Les enfants du 209 rue Saint-Maur Paris Xe

Je crois à la mémoire des pierres. Elles absorbent l'écho des conversations, des pensées. Elles incorporent l'odeur des hommes. Les pierres sauvages des grottes et les pierres sages des églises rayonnent d'une force mantique. On est toujours saisi quand on pénètre sous une voûte de pierre qui a abrité des hommes.
Sylvain Tesson

"Il y a un moment pour tout et un temps pour chaque chose sous le ciel"...

Nous dit L'Ecclésiaste.

Et, pour moi, ce moment fut aujourd'hui...

Quand j'ai lu ce matin le tweet de la petite journaliste Stéphanie Trouillard.

Qui nous parle pour son #VendrediLecture 

Du livre de Ruth Zylberman : "209, rue Saint-Maur. Autobiographie d'un immeuble" paru chez Seuil (Editions Arte) le 2 janvier 2020.

Il y a d'abord eu le documentaire de Ruth Zylberman...

Sur Arte...

Début juin 2018 (voir lien en bas de page).

Suite à une enquête qui a duré plusieurs années.

Résumé :
Retraçant les vies passées et présentes des habitants d’un immeuble du Xe arrondissement de Paris, Ruth Zylberman livre un magnifique récit. Là se sont succédé, depuis les années 1850 jusqu’à nos jours, des générations d’enfants, d’artisans et d’ouvriers, d’immigrés de l’est ou du sud de l’Europe. Là se sont noués des amours, des amitiés, des tragédies. Là, l’ordinaire du quotidien a côtoyé l’extraordinaire du fait divers et des violences de l’Histoire. Ruth Zylberman propose une réflexion bouleversante sur les traces du passé, les lieux où se loge la mémoire et le lien invisible entre les vivants et les morts. Car cette autobiographie d’un immeuble est aussi une forme d’écriture de soi.
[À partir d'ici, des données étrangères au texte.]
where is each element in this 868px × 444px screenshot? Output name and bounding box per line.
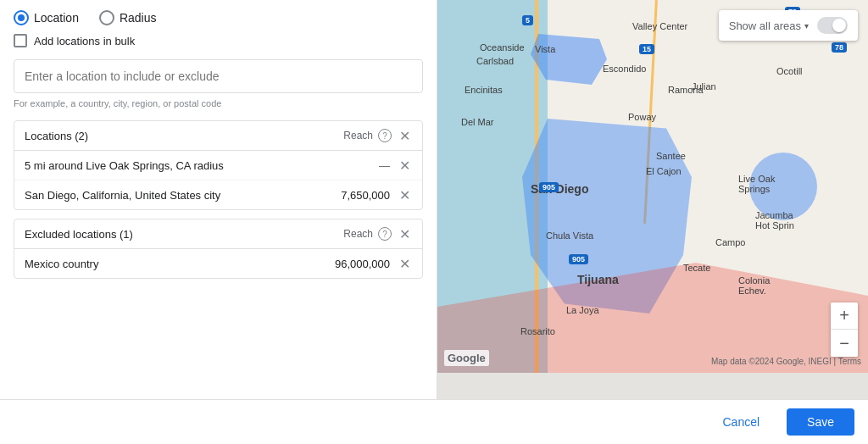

« Nous autres du 209, les pauvres, les morts et les vivants, les disparus et les revenants, nous autres les communards et les artisans, les résistants et les dénonciateurs, nous autres les jeunes filles amoureuses et femmes de mauvaise vie, nous autres les Kabyles et les Polonais, les Juifs, les Portugais et les Bretons, les Marocains et les Italiens, nous autres, Odette, Albert, Daniel, Henry, Charles et les autres. “Nous autres du 209”, c’était la forte et fière affirmation d’une patrie imaginaire dont l’étendard serait ce toit de ciel découpé en carré au-dessus de la cour. »
 

 

La surprise du chef ?
En fin de tournage...
La présence du journaliste Guy Birenbaum dans la cour de l'immeuble du 209.
Puisque ses parents y ont habité !
 

 

 

J'ai retrouvé l'interview de Ruth Zylberman par Anne Sogno de TéléObs...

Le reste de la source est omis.